Private company exposure, borrowings and the tender condition: what shareholders should watch
One reason some investors own this trust is its access to private companies, which ordinary investors cannot usually buy directly in public markets. At 31 March 2026, unlisted equities were valued at £50.7 million out of total investments of £336.9 million.
That private exposure remains a differentiator, with Bending Spoons still the largest holding at 10.4% of total assets. But it also adds risk because private company valuations are less transparent than listed shares and are based on judgement rather than live market prices.
The trust also has borrowings of £52.4 million.
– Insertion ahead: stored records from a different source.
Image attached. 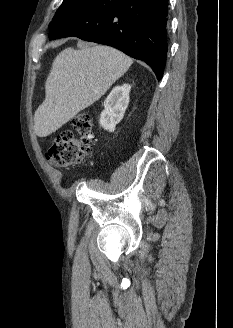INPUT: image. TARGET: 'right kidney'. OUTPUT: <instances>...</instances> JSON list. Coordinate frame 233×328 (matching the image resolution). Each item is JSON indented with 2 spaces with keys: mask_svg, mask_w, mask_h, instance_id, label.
Here are the masks:
<instances>
[{
  "mask_svg": "<svg viewBox=\"0 0 233 328\" xmlns=\"http://www.w3.org/2000/svg\"><path fill=\"white\" fill-rule=\"evenodd\" d=\"M131 86L124 84L116 86L104 101V110L100 115V126L109 132H114L116 125L123 119L129 104Z\"/></svg>",
  "mask_w": 233,
  "mask_h": 328,
  "instance_id": "obj_1",
  "label": "right kidney"
}]
</instances>
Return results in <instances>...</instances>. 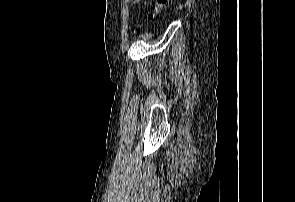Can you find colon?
Here are the masks:
<instances>
[{"label":"colon","instance_id":"colon-1","mask_svg":"<svg viewBox=\"0 0 295 202\" xmlns=\"http://www.w3.org/2000/svg\"><path fill=\"white\" fill-rule=\"evenodd\" d=\"M168 0H154L153 11L149 14V19H154L165 7Z\"/></svg>","mask_w":295,"mask_h":202}]
</instances>
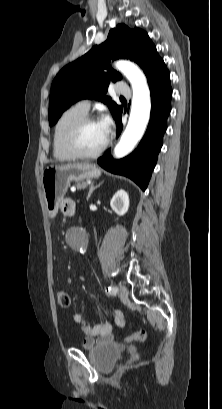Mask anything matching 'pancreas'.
Masks as SVG:
<instances>
[{"mask_svg": "<svg viewBox=\"0 0 222 409\" xmlns=\"http://www.w3.org/2000/svg\"><path fill=\"white\" fill-rule=\"evenodd\" d=\"M85 186H86V184H85L84 182L77 184V188H78V189H81V188H83V187H85Z\"/></svg>", "mask_w": 222, "mask_h": 409, "instance_id": "pancreas-1", "label": "pancreas"}]
</instances>
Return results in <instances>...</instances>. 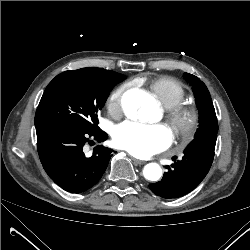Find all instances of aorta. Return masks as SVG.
<instances>
[{
  "mask_svg": "<svg viewBox=\"0 0 250 250\" xmlns=\"http://www.w3.org/2000/svg\"><path fill=\"white\" fill-rule=\"evenodd\" d=\"M145 92L139 90L130 91L123 100V109L129 116L138 113L142 120H152L154 117L153 110H147L143 107ZM144 177L150 181H157L162 175L161 167L156 163H149L144 167Z\"/></svg>",
  "mask_w": 250,
  "mask_h": 250,
  "instance_id": "1",
  "label": "aorta"
}]
</instances>
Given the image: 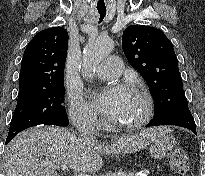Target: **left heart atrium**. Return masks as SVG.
<instances>
[{
	"mask_svg": "<svg viewBox=\"0 0 205 176\" xmlns=\"http://www.w3.org/2000/svg\"><path fill=\"white\" fill-rule=\"evenodd\" d=\"M132 97L129 86H114L94 96L96 105L110 119L116 120Z\"/></svg>",
	"mask_w": 205,
	"mask_h": 176,
	"instance_id": "39dd6f15",
	"label": "left heart atrium"
}]
</instances>
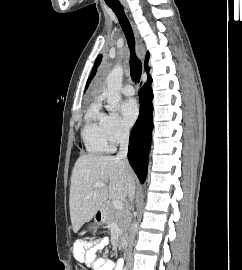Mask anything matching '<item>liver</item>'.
I'll return each mask as SVG.
<instances>
[{"label":"liver","instance_id":"obj_1","mask_svg":"<svg viewBox=\"0 0 242 270\" xmlns=\"http://www.w3.org/2000/svg\"><path fill=\"white\" fill-rule=\"evenodd\" d=\"M96 182L105 187L93 188ZM135 175L122 160L114 156L82 155L73 168L70 186V217L76 233L84 223L102 209L107 199L125 201L129 183Z\"/></svg>","mask_w":242,"mask_h":270}]
</instances>
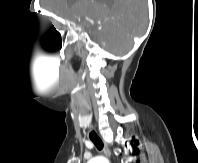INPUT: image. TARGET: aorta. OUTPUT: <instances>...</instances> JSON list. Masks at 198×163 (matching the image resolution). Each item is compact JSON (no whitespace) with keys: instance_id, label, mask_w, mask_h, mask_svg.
Here are the masks:
<instances>
[{"instance_id":"obj_1","label":"aorta","mask_w":198,"mask_h":163,"mask_svg":"<svg viewBox=\"0 0 198 163\" xmlns=\"http://www.w3.org/2000/svg\"><path fill=\"white\" fill-rule=\"evenodd\" d=\"M88 163H109V161L102 156H97L89 160Z\"/></svg>"}]
</instances>
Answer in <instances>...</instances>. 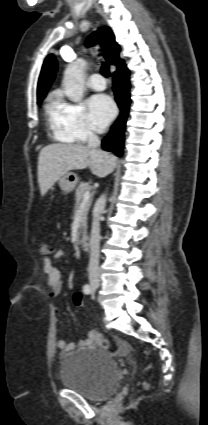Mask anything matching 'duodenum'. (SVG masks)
<instances>
[{
    "label": "duodenum",
    "mask_w": 208,
    "mask_h": 425,
    "mask_svg": "<svg viewBox=\"0 0 208 425\" xmlns=\"http://www.w3.org/2000/svg\"><path fill=\"white\" fill-rule=\"evenodd\" d=\"M80 244H81L82 248H83L85 251L89 250V242H88V240H87V237L83 236V237L81 238V242H80Z\"/></svg>",
    "instance_id": "410a0bca"
}]
</instances>
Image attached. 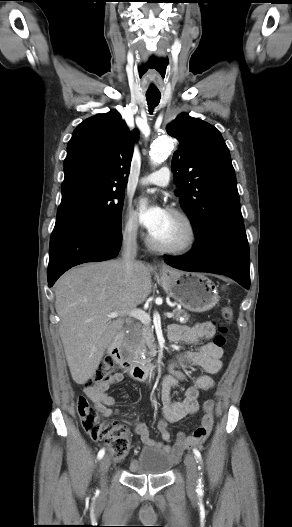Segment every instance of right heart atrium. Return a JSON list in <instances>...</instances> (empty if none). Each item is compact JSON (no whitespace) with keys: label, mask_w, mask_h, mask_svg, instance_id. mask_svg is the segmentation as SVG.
I'll return each mask as SVG.
<instances>
[{"label":"right heart atrium","mask_w":292,"mask_h":527,"mask_svg":"<svg viewBox=\"0 0 292 527\" xmlns=\"http://www.w3.org/2000/svg\"><path fill=\"white\" fill-rule=\"evenodd\" d=\"M123 237L126 240L132 241L137 237L138 223L133 212L128 211L125 215V221L123 226Z\"/></svg>","instance_id":"obj_1"}]
</instances>
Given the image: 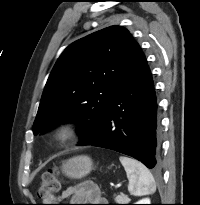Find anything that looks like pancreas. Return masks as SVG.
Masks as SVG:
<instances>
[{"label":"pancreas","instance_id":"1","mask_svg":"<svg viewBox=\"0 0 200 205\" xmlns=\"http://www.w3.org/2000/svg\"><path fill=\"white\" fill-rule=\"evenodd\" d=\"M115 201L118 202L119 204H124L129 201V198L127 195L121 193L120 195L115 196Z\"/></svg>","mask_w":200,"mask_h":205}]
</instances>
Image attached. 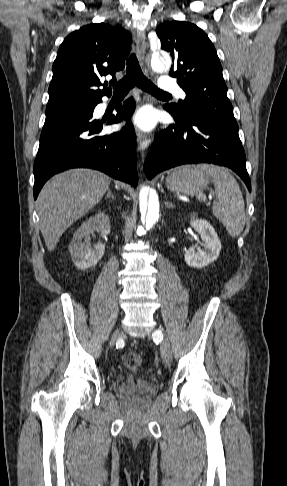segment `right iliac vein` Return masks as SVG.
<instances>
[{"label":"right iliac vein","instance_id":"right-iliac-vein-1","mask_svg":"<svg viewBox=\"0 0 287 486\" xmlns=\"http://www.w3.org/2000/svg\"><path fill=\"white\" fill-rule=\"evenodd\" d=\"M121 336V330L118 329L112 336V339H111V345H114V343L116 342V340Z\"/></svg>","mask_w":287,"mask_h":486}]
</instances>
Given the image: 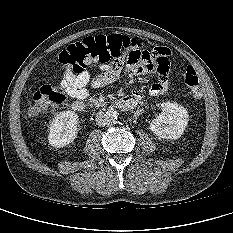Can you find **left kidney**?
Segmentation results:
<instances>
[{
	"mask_svg": "<svg viewBox=\"0 0 233 233\" xmlns=\"http://www.w3.org/2000/svg\"><path fill=\"white\" fill-rule=\"evenodd\" d=\"M161 113L150 124V130L163 139L179 138L189 121L187 110L177 103L164 102L161 104Z\"/></svg>",
	"mask_w": 233,
	"mask_h": 233,
	"instance_id": "5707ae66",
	"label": "left kidney"
}]
</instances>
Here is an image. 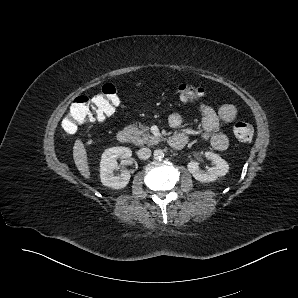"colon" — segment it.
I'll use <instances>...</instances> for the list:
<instances>
[{"label":"colon","instance_id":"5ec220e1","mask_svg":"<svg viewBox=\"0 0 298 298\" xmlns=\"http://www.w3.org/2000/svg\"><path fill=\"white\" fill-rule=\"evenodd\" d=\"M177 91L180 99L186 102L197 101L205 95L202 87L187 83L180 84ZM118 104L119 98L113 84H105L94 96H78L63 119V130L68 134H73L85 123L102 121L114 113ZM253 133V127L248 122L238 121L234 125V134L241 142L251 141Z\"/></svg>","mask_w":298,"mask_h":298}]
</instances>
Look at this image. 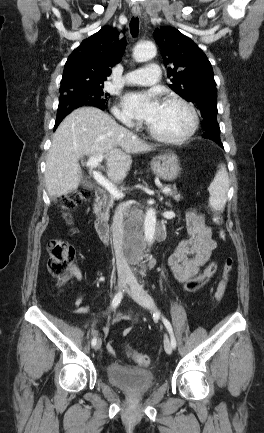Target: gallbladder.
Returning <instances> with one entry per match:
<instances>
[{"instance_id":"obj_1","label":"gallbladder","mask_w":264,"mask_h":433,"mask_svg":"<svg viewBox=\"0 0 264 433\" xmlns=\"http://www.w3.org/2000/svg\"><path fill=\"white\" fill-rule=\"evenodd\" d=\"M80 183H81V185H83L84 187H88V188H92L93 186L86 180V179H84L83 177L81 178V181H80Z\"/></svg>"}]
</instances>
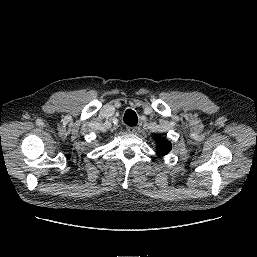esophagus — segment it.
Listing matches in <instances>:
<instances>
[{
  "mask_svg": "<svg viewBox=\"0 0 257 257\" xmlns=\"http://www.w3.org/2000/svg\"><path fill=\"white\" fill-rule=\"evenodd\" d=\"M129 133H135L137 131V127L129 126L126 128Z\"/></svg>",
  "mask_w": 257,
  "mask_h": 257,
  "instance_id": "34e87169",
  "label": "esophagus"
}]
</instances>
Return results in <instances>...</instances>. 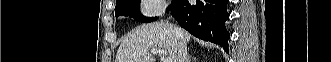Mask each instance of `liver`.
<instances>
[{
  "mask_svg": "<svg viewBox=\"0 0 331 62\" xmlns=\"http://www.w3.org/2000/svg\"><path fill=\"white\" fill-rule=\"evenodd\" d=\"M191 35L172 24L154 22L137 27L122 41L115 62H155L148 55L150 49H166L172 62H176L179 40L189 43Z\"/></svg>",
  "mask_w": 331,
  "mask_h": 62,
  "instance_id": "obj_1",
  "label": "liver"
}]
</instances>
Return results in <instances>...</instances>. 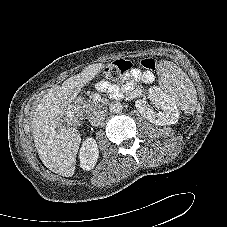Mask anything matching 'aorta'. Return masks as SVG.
I'll return each instance as SVG.
<instances>
[{"mask_svg":"<svg viewBox=\"0 0 227 227\" xmlns=\"http://www.w3.org/2000/svg\"><path fill=\"white\" fill-rule=\"evenodd\" d=\"M123 107L122 104L118 101H114L110 104V112L112 113H120L122 111Z\"/></svg>","mask_w":227,"mask_h":227,"instance_id":"762f6f07","label":"aorta"}]
</instances>
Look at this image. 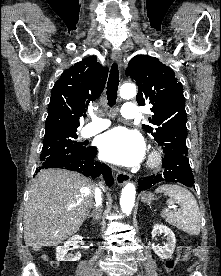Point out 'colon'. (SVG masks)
<instances>
[{"instance_id":"1","label":"colon","mask_w":221,"mask_h":276,"mask_svg":"<svg viewBox=\"0 0 221 276\" xmlns=\"http://www.w3.org/2000/svg\"><path fill=\"white\" fill-rule=\"evenodd\" d=\"M191 254V246L182 245L178 248V256L176 260H168L165 262V270L167 272L173 271L177 262H185ZM56 264V263H54Z\"/></svg>"}]
</instances>
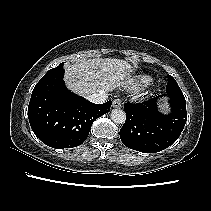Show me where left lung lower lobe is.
Returning a JSON list of instances; mask_svg holds the SVG:
<instances>
[{
    "label": "left lung lower lobe",
    "instance_id": "left-lung-lower-lobe-1",
    "mask_svg": "<svg viewBox=\"0 0 211 211\" xmlns=\"http://www.w3.org/2000/svg\"><path fill=\"white\" fill-rule=\"evenodd\" d=\"M171 113L158 111L156 98L143 103L124 105L126 122L120 130L122 143L133 150L156 153L172 145L180 136L187 119L182 92L169 94Z\"/></svg>",
    "mask_w": 211,
    "mask_h": 211
}]
</instances>
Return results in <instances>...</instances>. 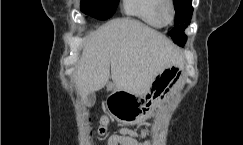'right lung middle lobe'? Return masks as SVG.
<instances>
[{
    "instance_id": "right-lung-middle-lobe-1",
    "label": "right lung middle lobe",
    "mask_w": 243,
    "mask_h": 145,
    "mask_svg": "<svg viewBox=\"0 0 243 145\" xmlns=\"http://www.w3.org/2000/svg\"><path fill=\"white\" fill-rule=\"evenodd\" d=\"M119 0H81V11L95 19L106 20L110 18L118 5Z\"/></svg>"
}]
</instances>
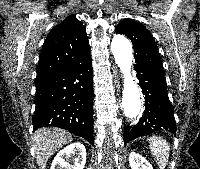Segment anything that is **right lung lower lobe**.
Masks as SVG:
<instances>
[{
    "instance_id": "obj_1",
    "label": "right lung lower lobe",
    "mask_w": 200,
    "mask_h": 169,
    "mask_svg": "<svg viewBox=\"0 0 200 169\" xmlns=\"http://www.w3.org/2000/svg\"><path fill=\"white\" fill-rule=\"evenodd\" d=\"M33 130L64 128L94 145L93 70L90 53L74 65L37 76Z\"/></svg>"
}]
</instances>
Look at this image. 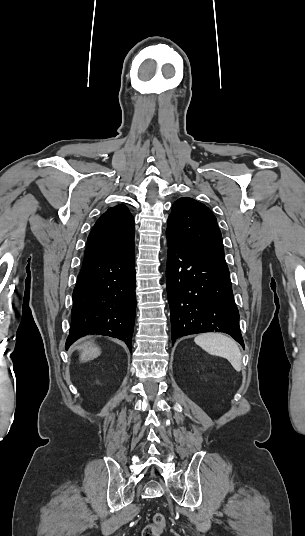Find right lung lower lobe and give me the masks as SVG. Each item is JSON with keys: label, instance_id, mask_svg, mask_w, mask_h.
<instances>
[{"label": "right lung lower lobe", "instance_id": "1", "mask_svg": "<svg viewBox=\"0 0 305 536\" xmlns=\"http://www.w3.org/2000/svg\"><path fill=\"white\" fill-rule=\"evenodd\" d=\"M134 249L83 263L73 291L72 322L66 349L87 334L123 340L131 350L134 329Z\"/></svg>", "mask_w": 305, "mask_h": 536}]
</instances>
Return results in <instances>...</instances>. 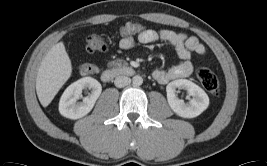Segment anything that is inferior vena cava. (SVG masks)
<instances>
[{
	"label": "inferior vena cava",
	"mask_w": 267,
	"mask_h": 166,
	"mask_svg": "<svg viewBox=\"0 0 267 166\" xmlns=\"http://www.w3.org/2000/svg\"><path fill=\"white\" fill-rule=\"evenodd\" d=\"M131 83V79L127 76H117L115 78V81H114V84L116 87L118 88H122V87H125L127 85H129Z\"/></svg>",
	"instance_id": "obj_1"
}]
</instances>
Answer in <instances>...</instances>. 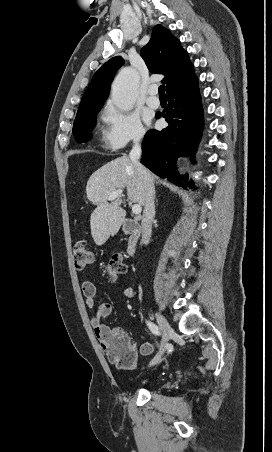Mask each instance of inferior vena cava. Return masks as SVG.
Listing matches in <instances>:
<instances>
[{
  "label": "inferior vena cava",
  "mask_w": 272,
  "mask_h": 452,
  "mask_svg": "<svg viewBox=\"0 0 272 452\" xmlns=\"http://www.w3.org/2000/svg\"><path fill=\"white\" fill-rule=\"evenodd\" d=\"M141 139L142 135L138 136L134 140L133 147L129 153V158L142 181V198H143V218H142V240L141 242L145 245L149 244L151 232H152V222L155 217V189L153 180L147 169L140 163L141 158Z\"/></svg>",
  "instance_id": "obj_1"
}]
</instances>
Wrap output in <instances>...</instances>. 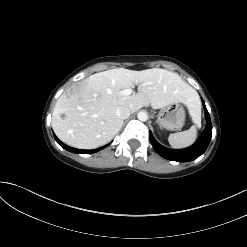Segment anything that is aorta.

Borrowing, often called gearing in investment trust language, can boost returns in good markets but makes falls feel worse when performance goes the wrong way. That has clearly not helped over this period.
One other point matters. The company’s 100% performance conditional tender remains in place for the four years to 30 September 2028. The detailed mechanics are not set out in this RNS, but the important takeaway is that shareholders still have a performance-linked protection mechanism hanging over the trust.
And the performance since that measurement period began has been ugly: NAV total return of -4.3% versus 20.6% for the FTSE Europe ex UK Index. That is exactly why the board felt forced to act.
Is this Baillie Gifford European Growth Trust update good news or bad news?
Short term, this is a bad set of numbers. There is no clever way to dress up a half-year in which the trust lost money and lagged its benchmark by 13.6 percentage points.
Longer term, though, there is at least a credible recovery plan. The board has changed the manager, the portfolio has been diversified, buybacks are ongoing, and the trust still offers something distinctive through its growth mandate and private company access.
The risk is obvious: investors now have to trust that the reset works. The opportunity is just as obvious: if the new mix produces steadier results and some of the unloved growth holdings recover, the current discount could leave room for upside.
My verdict is balanced but slightly improved. The results are poor, but the response looks serious. For existing shareholders, this feels like a trust in repair mode rather than a trust in denial – and that is a much better place to start.